El binomio tecnologías digitales y transformación social está de moda. Si en el pasado la imagen de los jóvenes que iban por la calle pidiendo donativos para alguna ONG a cambio de una pegatina formaba parte de nuestra realidad cotidiana, hoy son las plataformas multimedia las que buscan nuevos caminos para atraer la atención de los usuarios de cara a la acción social. Pero ¿funcionan todas las estrategias? ¿Qué hace que una tecnología sea eficaz a la hora de demandar la colaboración social? ¿Por qué algunas plataformas consiguen y otras no que el ciudadano done dinero, emita su voto, reenvíe una noticia, suba una foto o responda a una encuesta académica?

De acuerdo con un estudio realizado por Ipsos Open Thinking Space (OTX) el tiempo dedicado al uso de los social media es de 3,2 horas al día. Visto en frío puede parecer demasiado tiempo: casi media jornada. Aún así son numerosas las actividades que requieren nuestra atención diaria, acumulando el tiempo dedicado a ellas: enviar whatsaps, twittear,  hacer un seguimiento de Facebook, algún skype quizás… Con este contexto cotidiano es fácil entender que, en el entorno de la acción social paras las ONGs u otro tipo de organismos o asociaciones, es cada vez más complicado atraer la atención del ya colapsado usuario.

Presentar la foto de un niño desnutrido y pedir una donación al final de la página web ya no tiene efecto para una gran parte  de la ciudadanía, acostumbrada a recibir algo más por parte de las narrativas digitales. El simple trasvase de las prácticas de antaño a una plataforma multimedia ya no es suficiente. Las tecnologías digitales tienen su propio lenguaje y  sus propios códigos. Y también sus propias posibilidades, que van mucho más allá de las campañas de donativos a golpe de hucha.

El secreto del éxito, por el contrario, puede radicar en facilitarle al ciudadano su labor de compromiso social. Un ejemplo de ello lo encontramos en The dream is now (Davis Guggenheim, 2013, EEUU), un proyecto colaborativo y transmedia sobre la política norteamericana de statu quo que impide otorgar la ciudadanía a los hijos de inmigrantes indocumentados.
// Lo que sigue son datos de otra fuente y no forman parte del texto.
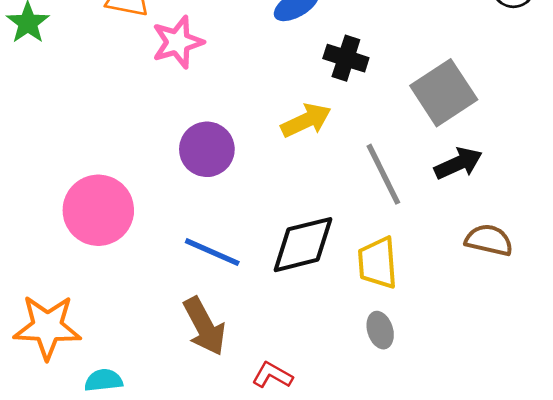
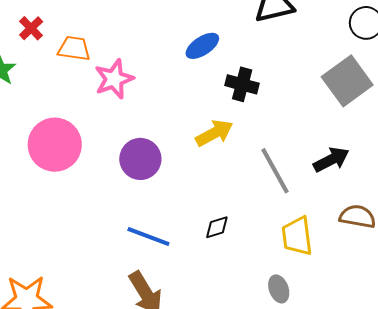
gray square: (444, 93) -> (347, 81), moved
pink circle: (98, 210) -> (55, 145), moved
black diamond: (303, 245) -> (217, 227), size x0.5
yellow trapezoid: (378, 263) -> (297, 236), moved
Para conseguir hacer llegar a senadores norteamericanos el desacuerdo con esta situación, la plataforma genera todo un elenco de acciones a golpe de click para el usuario. Entre ellas, la posibilidad de enviar tweets o cartas ya redactadas y que, en función del código postal, irán al representante en el Senado que corresponda al usuario.  Todo un logro para las acciones encaminadas a hacer lobby. Miles de ciudadanos capaces de participar en un solo objetivo con tan solo unos minutos de su tiempo para accionar el ratón del ordenador.

En una sociedad agitada por los ritmos a los que cabalga la vida cotidiana, resulta coherente pensar que esta tarea de facilitar al usuario su participación ciudadana puede convertirse en un gran aliado de la comunicación para la transformación social. El reto consistirá de momento no sólo en extender este tipo de acciones virtuales por el universo de las plataformas multimedia, sino hacerlo con coherencia, sentido común y eficacia comunicativa.